Task directions
Transcribe the entries below exactly, starting with the line that has "informações mínimas que" and stopping after the line that has "Web premiada con el Premio"; no pictures belong in the copy.

Data for analysis

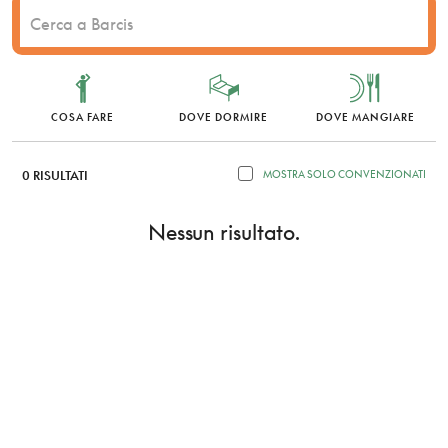
COSA FARE
DOVE DORMIRE
DOVE MANGIARE
0 RISULTATI
MOSTRA SOLO CONVENZIONATI
Nessun risultato.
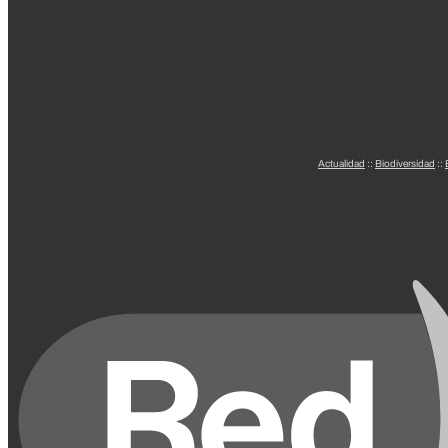
Actualidad
::
Biodiversidad
::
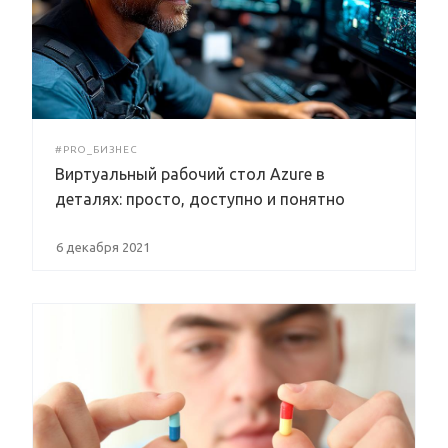
#PRO_БИЗНЕС
Виртуальный рабочий стол Azure в
деталях: просто, доступно и понятно
6 декабря 2021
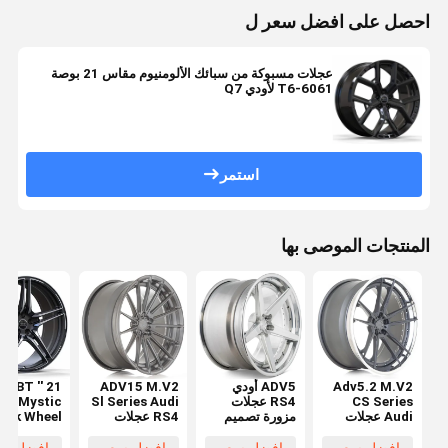
احصل على افضل سعر ل
عجلات مسبوكة من سبائك الألومنيوم مقاس 21 بوصة
6061-T6 لأودي Q7
استمر
المنتجات الموصى بها
Adv5.2 M.V2
ADV5 أودي
ADV15 M.V2
21 '' ABT
CS Series
RS4 عجلات
Sl Series Audi
20 Mystic
Audi عجلات
مزورة تصميم
RS4 عجلات
ack Wheel
مزورة
مقعر
مزورة
t for Audi
A6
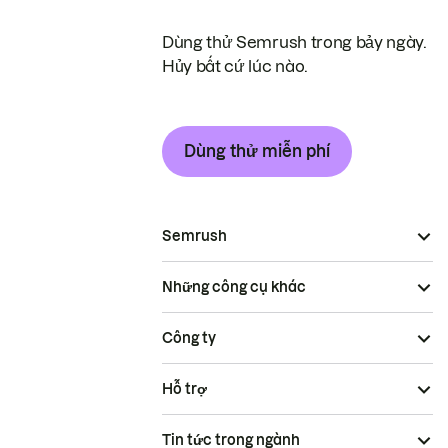
Dùng thử Semrush trong bảy ngày.
Hủy bất cứ lúc nào.
Dùng thử miễn phí
Semrush
Những công cụ khác
Công ty
Hỗ trợ
Tin tức trong ngành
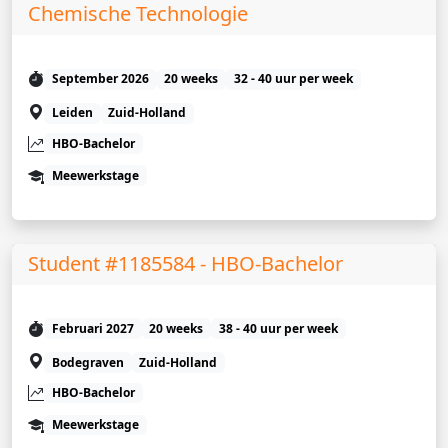
Chemische Technologie
September 2026
20 weeks
32 - 40 uur per week
Leiden
Zuid-Holland
HBO-Bachelor
Meewerkstage
Student #1185584 - HBO-Bachelor
Februari 2027
20 weeks
38 - 40 uur per week
Bodegraven
Zuid-Holland
HBO-Bachelor
Meewerkstage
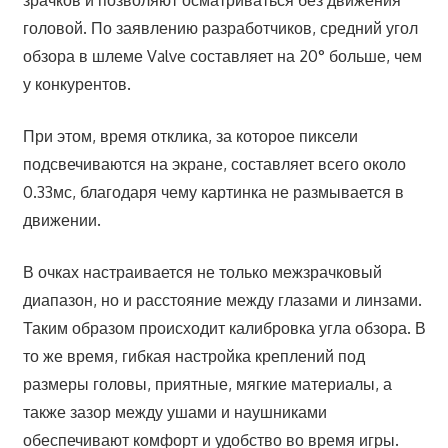
зрачков и позволяют осматриваться без движения
головой. По заявлению разработчиков, средний угол
обзора в шлеме Valve составляет на 20° больше, чем
у конкурентов.
При этом, время отклика, за которое пиксели
подсвечиваются на экране, составляет всего около
0.33мс, благодаря чему картинка не размывается в
движении.
В очках настраивается не только межзрачковый
диапазон, но и расстояние между глазами и линзами.
Таким образом происходит калибровка угла обзора. В
то же время, гибкая настройка креплений под
размеры головы, приятные, мягкие материалы, а
также зазор между ушами и наушниками
обеспечивают комфорт и удобство во время игры.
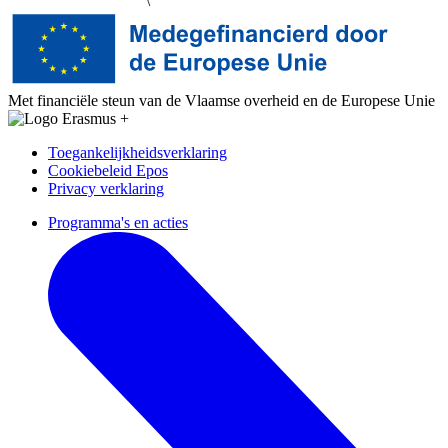
Met financiële steun van de Vlaamse overheid en de Europese Unie
Toegankelijkheidsverklaring
Cookiebeleid Epos
Privacy verklaring
Programma's en acties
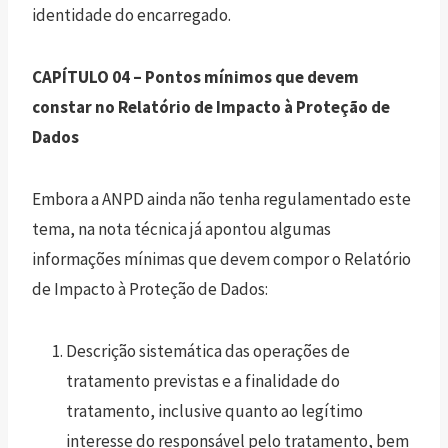
identidade do encarregado.
CAPÍTULO 04 – Pontos mínimos que devem
constar no Relatório de Impacto à Proteção de
Dados
Embora a ANPD ainda não tenha regulamentado este
tema, na nota técnica já apontou algumas
informações mínimas que devem compor o Relatório
de Impacto à Proteção de Dados:
Descrição sistemática das operações de
tratamento previstas e a finalidade do
tratamento, inclusive quanto ao legítimo
interesse do responsável pelo tratamento, bem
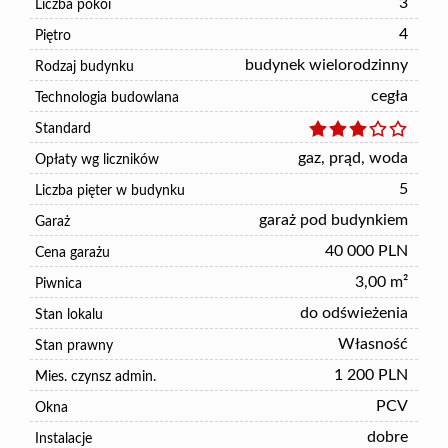
3
Liczba pokoi
4
Piętro
budynek wielorodzinny
Rodzaj budynku
cegła
Technologia budowlana
Standard
gaz, prąd, woda
Opłaty wg liczników
5
Liczba pięter w budynku
garaż pod budynkiem
Garaż
40 000 PLN
Cena garażu
3,00 m²
Piwnica
do odświeżenia
Stan lokalu
Własność
Stan prawny
1 200 PLN
Mies. czynsz admin.
PCV
Okna
dobre
Instalacje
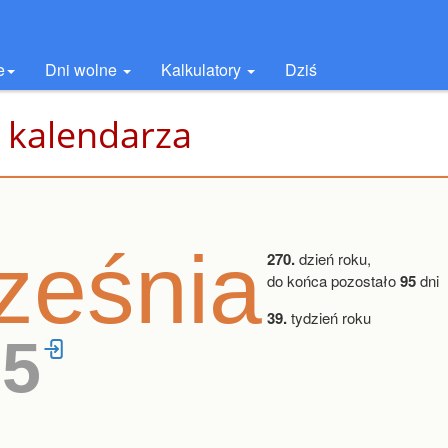
e
Dni wolne
Kalkulatory
Dziś
 kalendarza
ześnia
270.
dzień roku,
do końca pozostało
95
dni
39.
tydzień roku
15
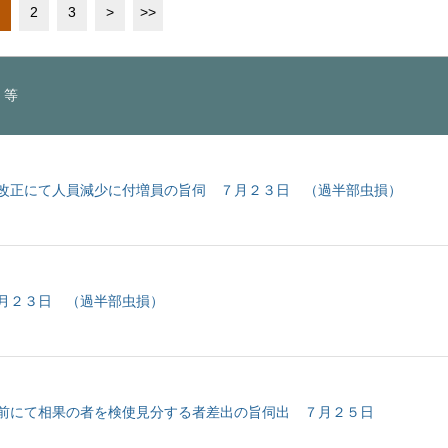
2
3
>
>>
）等
改正にて人員減少に付増員の旨伺 ７月２３日 （過半部虫損）
月２３日 （過半部虫損）
前にて相果の者を検使見分する者差出の旨伺出 ７月２５日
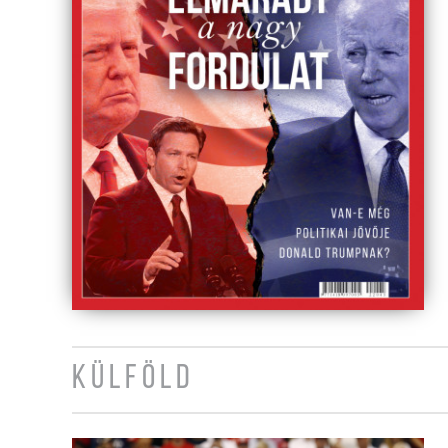
KÜLFÖLD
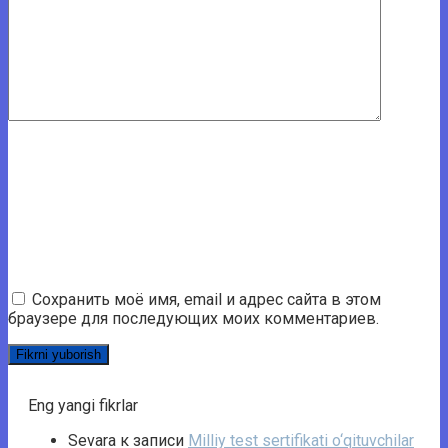
Сохранить моё имя, email и адрес сайта в этом
браузере для последующих моих комментариев.
Eng yangi fikrlar
Sevara
к записи
Milliy test sertifikati o‘qituvchilar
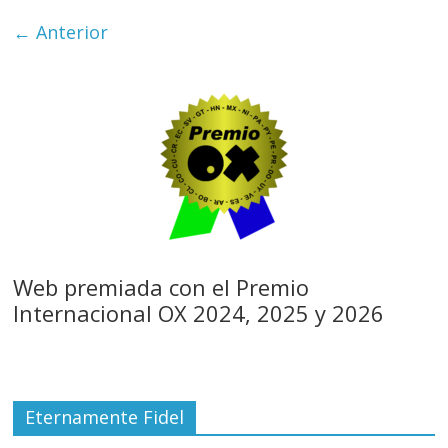
← Anterior
Web premiada con el Premio
Internacional OX 2024, 2025 y 2026
Eternamente Fidel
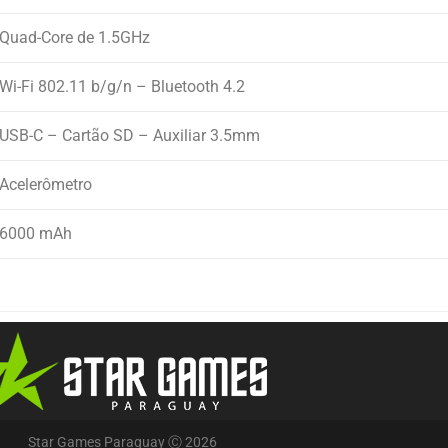
Quad-Core de 1.5GHz
Wi-Fi 802.11 b/g/n – Bluetooth 4.2
USB-C – Cartão SD – Auxiliar 3.5mm
Acelerômetro
6000 mAh
Star Games Paraguay Ⓒ 2026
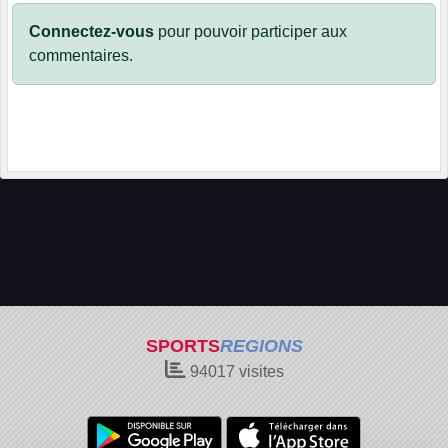
Connectez-vous
pour pouvoir participer aux
commentaires.
SPORTS
REGIONS
94017
visites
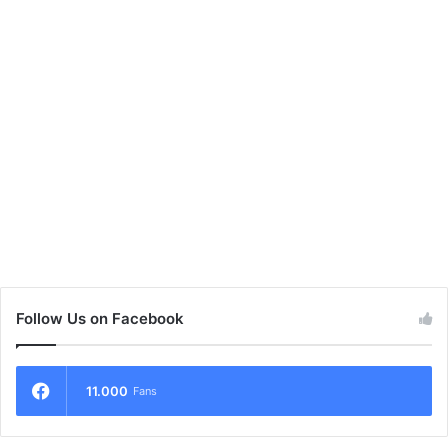
Follow Us on Facebook
11.000
Fans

Your solution
informações mínimas que devem compor o Relatório
de Impacto à Proteção de Dados:
Descrição sistemática das operações de
tratamento previstas e a finalidade do
tratamento, inclusive quanto ao legítimo
interesse do responsável pelo tratamento, bem
3
Liczba pokoi
4
Piętro
budynek wielorodzinny
Rodzaj budynku
cegła
Technologia budowlana
Standard
gaz, prąd, woda
Opłaty wg liczników
5
Liczba pięter w budynku
garaż pod budynkiem
Garaż
40 000 PLN
Cena garażu
3,00 m²
Piwnica
do odświeżenia
Stan lokalu
Własność
Stan prawny
1 200 PLN
Mies. czynsz admin.
PCV
Okna
dobre
Instalacje
e
Dni wolne
Kalkulatory
Dziś
 kalendarza
ześnia
270.
dzień roku,
do końca pozostało
95
dni
39.
tydzień roku
15
2
3
>
>>
）等
改正にて人員減少に付増員の旨伺 ７月２３日 （過半部虫損）
月２３日 （過半部虫損）
前にて相果の者を検使見分する者差出の旨伺出 ７月２５日
KÜLFÖLD
Сохранить моё имя, email и адрес сайта в этом
браузере для последующих моих комментариев.
Eng yangi fikrlar
Sevara
к записи
Milliy test sertifikati o‘qituvchilar
← Anterior
Web premiada con el Premio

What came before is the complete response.